▶ [What you will do]: Your answer must be the full set of entries, repeated exactly.

(Excerpts from a dataset)
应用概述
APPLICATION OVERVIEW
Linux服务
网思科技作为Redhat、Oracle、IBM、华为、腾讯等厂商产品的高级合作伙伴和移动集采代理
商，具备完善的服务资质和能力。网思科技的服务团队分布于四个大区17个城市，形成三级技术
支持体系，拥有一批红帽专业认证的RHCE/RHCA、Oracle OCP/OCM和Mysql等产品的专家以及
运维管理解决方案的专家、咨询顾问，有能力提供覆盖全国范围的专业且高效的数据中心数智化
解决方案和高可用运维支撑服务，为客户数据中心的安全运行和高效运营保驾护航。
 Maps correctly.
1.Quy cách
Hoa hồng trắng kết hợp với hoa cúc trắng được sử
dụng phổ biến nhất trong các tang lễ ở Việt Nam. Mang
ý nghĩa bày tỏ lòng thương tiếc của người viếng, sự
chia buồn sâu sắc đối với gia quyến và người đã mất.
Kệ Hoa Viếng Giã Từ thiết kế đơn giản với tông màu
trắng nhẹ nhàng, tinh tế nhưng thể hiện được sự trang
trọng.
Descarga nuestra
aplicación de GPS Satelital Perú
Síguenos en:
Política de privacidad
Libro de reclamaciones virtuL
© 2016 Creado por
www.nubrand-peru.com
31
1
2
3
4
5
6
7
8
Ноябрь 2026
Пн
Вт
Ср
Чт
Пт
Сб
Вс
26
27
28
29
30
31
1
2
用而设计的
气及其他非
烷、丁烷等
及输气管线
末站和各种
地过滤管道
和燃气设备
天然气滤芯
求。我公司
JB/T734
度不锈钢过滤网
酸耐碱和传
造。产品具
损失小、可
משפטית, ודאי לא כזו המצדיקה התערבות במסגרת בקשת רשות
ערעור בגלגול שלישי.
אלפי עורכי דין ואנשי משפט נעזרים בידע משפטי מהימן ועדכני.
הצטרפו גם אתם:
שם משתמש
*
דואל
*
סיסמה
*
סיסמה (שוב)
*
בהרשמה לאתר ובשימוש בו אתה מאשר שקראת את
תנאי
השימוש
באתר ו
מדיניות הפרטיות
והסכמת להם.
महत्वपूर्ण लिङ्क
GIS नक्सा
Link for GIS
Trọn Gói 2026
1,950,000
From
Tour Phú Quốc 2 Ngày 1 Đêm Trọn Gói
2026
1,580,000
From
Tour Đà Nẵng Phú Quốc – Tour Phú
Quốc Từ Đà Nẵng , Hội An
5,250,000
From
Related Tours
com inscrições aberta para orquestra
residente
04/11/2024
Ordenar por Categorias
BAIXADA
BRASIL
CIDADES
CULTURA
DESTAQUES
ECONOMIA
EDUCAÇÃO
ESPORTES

▶ [Response]:
应用概述
APPLICATION OVERVIEW
Linux服务
网思科技作为Redhat、Oracle、IBM、华为、腾讯等厂商产品的高级合作伙伴和移动集采代理
商，具备完善的服务资质和能力。网思科技的服务团队分布于四个大区17个城市，形成三级技术
支持体系，拥有一批红帽专业认证的RHCE/RHCA、Oracle OCP/OCM和Mysql等产品的专家以及
运维管理解决方案的专家、咨询顾问，有能力提供覆盖全国范围的专业且高效的数据中心数智化
解决方案和高可用运维支撑服务，为客户数据中心的安全运行和高效运营保驾护航。
 Maps correctly.
1.Quy cách
Hoa hồng trắng kết hợp với hoa cúc trắng được sử
dụng phổ biến nhất trong các tang lễ ở Việt Nam. Mang
ý nghĩa bày tỏ lòng thương tiếc của người viếng, sự
chia buồn sâu sắc đối với gia quyến và người đã mất.
Kệ Hoa Viếng Giã Từ thiết kế đơn giản với tông màu
trắng nhẹ nhàng, tinh tế nhưng thể hiện được sự trang
trọng.
Descarga nuestra
aplicación de GPS Satelital Perú
Síguenos en:
Política de privacidad
Libro de reclamaciones virtuL
© 2016 Creado por
www.nubrand-peru.com
31
1
2
3
4
5
6
7
8
Ноябрь 2026
Пн
Вт
Ср
Чт
Пт
Сб
Вс
26
27
28
29
30
31
1
2
用而设计的
气及其他非
烷、丁烷等
及输气管线
末站和各种
地过滤管道
和燃气设备
天然气滤芯
求。我公司
JB/T734
度不锈钢过滤网
酸耐碱和传
造。产品具
损失小、可
משפטית, ודאי לא כזו המצדיקה התערבות במסגרת בקשת רשות
ערעור בגלגול שלישי.
אלפי עורכי דין ואנשי משפט נעזרים בידע משפטי מהימן ועדכני.
הצטרפו גם אתם:
שם משתמש
*
דואל
*
סיסמה
*
סיסמה (שוב)
*
בהרשמה לאתר ובשימוש בו אתה מאשר שקראת את
תנאי
השימוש
באתר ו
מדיניות הפרטיות
והסכמת להם.
महत्वपूर्ण लिङ्क
GIS नक्सा
Link for GIS
Trọn Gói 2026
1,950,000
From
Tour Phú Quốc 2 Ngày 1 Đêm Trọn Gói
2026
1,580,000
From
Tour Đà Nẵng Phú Quốc – Tour Phú
Quốc Từ Đà Nẵng , Hội An
5,250,000
From
Related Tours
com inscrições aberta para orquestra
residente
04/11/2024
Ordenar por Categorias
BAIXADA
BRASIL
CIDADES
CULTURA
DESTAQUES
ECONOMIA
EDUCAÇÃO
ESPORTES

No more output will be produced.